## Task instructions
Leave the pictures in the listing below aside and reproduce exactly the lines starting with the one with "tax savings. The" and going on through the one with "code banking.", both ends included.

** Opening Exercise inputs block **

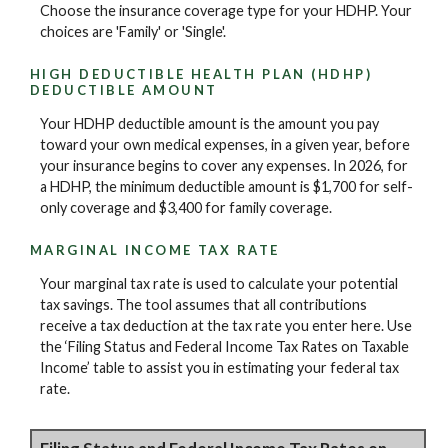
Choose the insurance coverage type for your HDHP. Your
choices are 'Family' or 'Single'.
HIGH DEDUCTIBLE HEALTH PLAN (HDHP)
DEDUCTIBLE AMOUNT
Your HDHP deductible amount is the amount you pay
toward your own medical expenses, in a given year, before
your insurance begins to cover any expenses. In 2026, for
a HDHP, the minimum deductible amount is $1,700 for self-
only coverage and $3,400 for family coverage.
MARGINAL INCOME TAX RATE
Your marginal tax rate is used to calculate your potential
tax savings. The tool assumes that all contributions
receive a tax deduction at the tax rate you enter here. Use
the ‘Filing Status and Federal Income Tax Rates on Taxable
Income’ table to assist you in estimating your federal tax
rate.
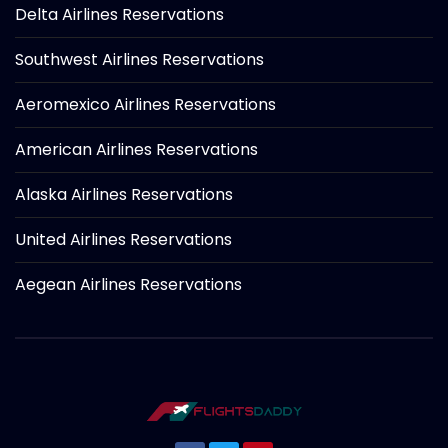
Delta Airlines Reservations
Southwest Airlines Reservations
Aeromexico Airlines Reservations
American Airlines Reservations
Alaska Airlines Reservations
United Airlines Reservations
Aegean Airlines Reservations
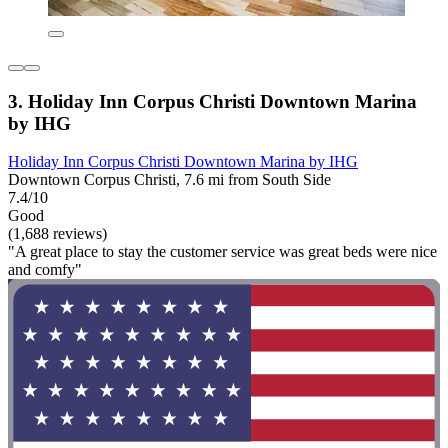
3. Holiday Inn Corpus Christi Downtown Marina
by IHG
Holiday Inn Corpus Christi Downtown Marina by IHG
Downtown Corpus Christi, 7.6 mi from South Side
7.4/10
Good
(1,688 reviews)
"A great place to stay the customer service was great beds were nice
and comfy"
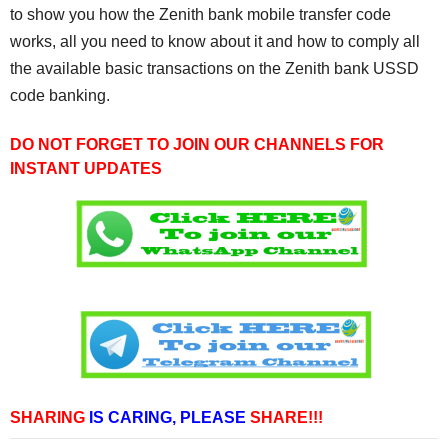
to show you how the Zenith bank mobile transfer code
works, all you need to know about it and how to comply all
the available basic transactions on the Zenith bank USSD
code banking.
DO NOT FORGET TO JOIN OUR CHANNELS FOR
INSTANT UPDATES
SHARING
IS CARING,
PLEASE
SHARE!!!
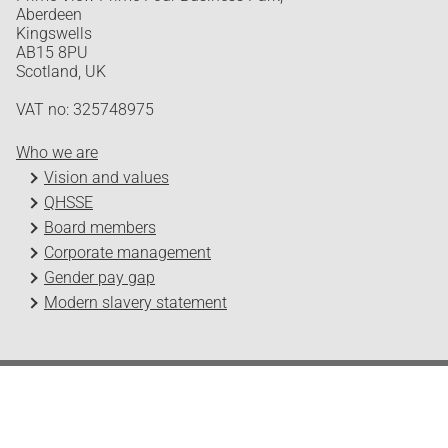
Aberdeen
Kingswells
AB15 8PU
Scotland, UK
VAT no: 325748975
Who we are
Vision and values
QHSSE
Board members
Corporate management
Gender pay gap
Modern slavery statement
Odfjell Technology © 2026
Design and development by Headspin
Log in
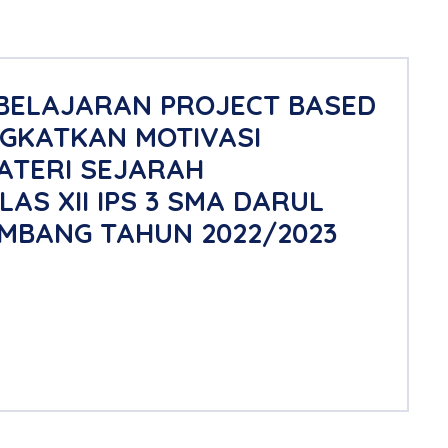
BELAJARAN PROJECT BASED
GKATKAN MOTIVASI
ATERI SEJARAH
S XII IPS 3 SMA DARUL
MBANG TAHUN 2022/2023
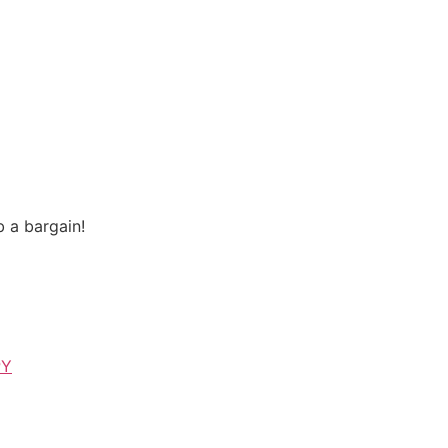
 a bargain!
PY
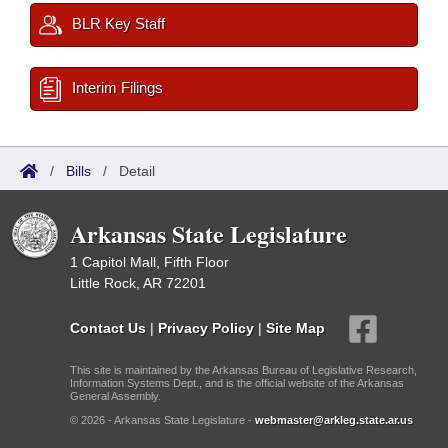
BLR Key Staff
Interim Filings
/
Bills
/
Detail
Arkansas State Legislature
1 Capitol Mall, Fifth Floor
Little Rock, AR 72201
Contact Us
|
Privacy Policy
|
Site Map
This site is maintained by the Arkansas Bureau of Legislative Research,
Information Systems Dept., and is the official website of the Arkansas
General Assembly.
© 2026 - Arkansas State Legislature -
webmaster@arkleg.state.ar.us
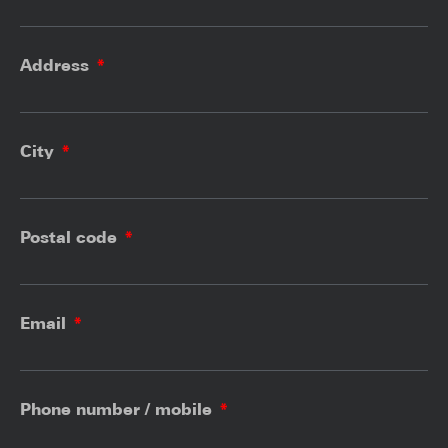
Address
City
Postal code
Email
Phone number / mobile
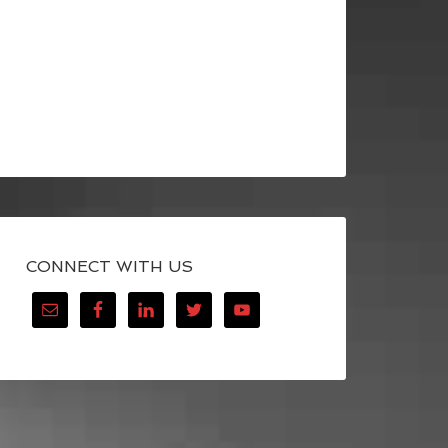
CONNECT WITH US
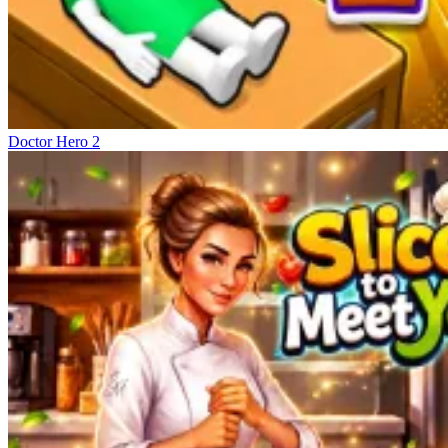
Doctor Hero 2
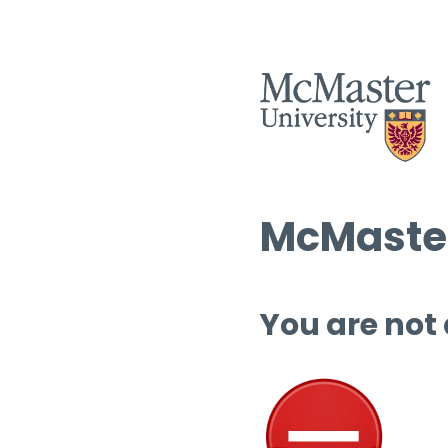
McMaster
You are not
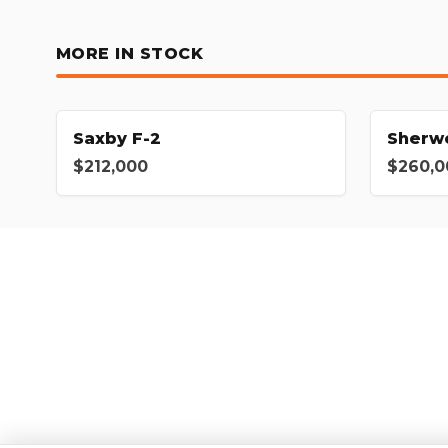
MORE IN STOCK
Saxby F-2
Sherw
$212,000
$260,0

** Closing Exercise inputs block **

## Output below
tax savings. The tool assumes that all contributions
receive a tax deduction at the tax rate you enter here. Use
the ‘Filing Status and Federal Income Tax Rates on Taxable
Income’ table to assist you in estimating your federal tax
rate.
Delta Airlines Reservations
Southwest Airlines Reservations
Aeromexico Airlines Reservations
American Airlines Reservations
Alaska Airlines Reservations
United Airlines Reservations
Aegean Airlines Reservations
3. Holiday Inn Corpus Christi Downtown Marina
by IHG
Holiday Inn Corpus Christi Downtown Marina by IHG
Downtown Corpus Christi, 7.6 mi from South Side
7.4/10
Good
(1,688 reviews)
"A great place to stay the customer service was great beds were nice
and comfy"
to show you how the Zenith bank mobile transfer code
works, all you need to know about it and how to comply all
the available basic transactions on the Zenith bank USSD
code banking.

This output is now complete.